Aim of the exercise:
Omit the pictures and output every entry below exactly as written.

Records excerpted from a collection
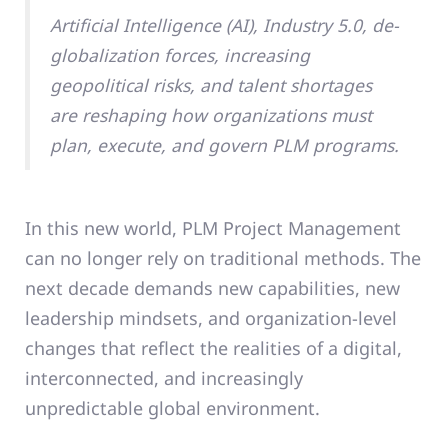
Artificial Intelligence (AI), Industry 5.0, de-
globalization forces, increasing
geopolitical risks, and talent shortages
are reshaping how organizations must
plan, execute, and govern PLM programs.
In this new world, PLM Project Management
can no longer rely on traditional methods. The
next decade demands new capabilities, new
leadership mindsets, and organization-level
changes that reflect the realities of a digital,
interconnected, and increasingly
unpredictable global environment.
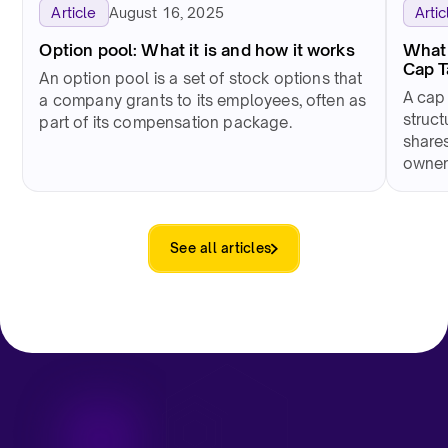
August 16, 2025
Article
Artic
Option pool: What it is and how it works
What 
Cap 
An option pool is a set of stock options that
A cap
a company grants to its employees, often as
struct
part of its compensation package.
shares
owner
See all articles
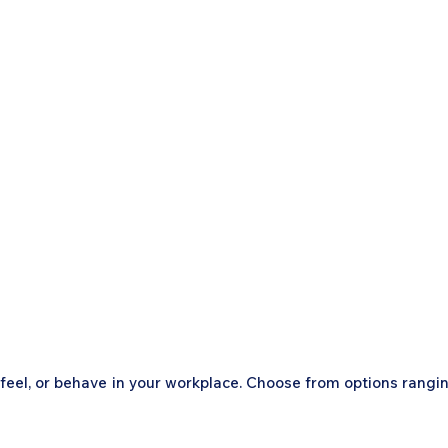
, feel, or behave in your workplace. Choose from options rangi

Reply:
Artificial Intelligence (AI), Industry 5.0, de-
globalization forces, increasing
geopolitical risks, and talent shortages
are reshaping how organizations must
plan, execute, and govern PLM programs.
In this new world, PLM Project Management
can no longer rely on traditional methods. The
next decade demands new capabilities, new
leadership mindsets, and organization-level
changes that reflect the realities of a digital,
interconnected, and increasingly
unpredictable global environment.
August 16, 2025
Article
Artic
Option pool: What it is and how it works
What 
Cap 
An option pool is a set of stock options that
A cap
a company grants to its employees, often as
struct
part of its compensation package.
shares
owner
See all articles
, feel, or behave in your workplace. Choose from options rangi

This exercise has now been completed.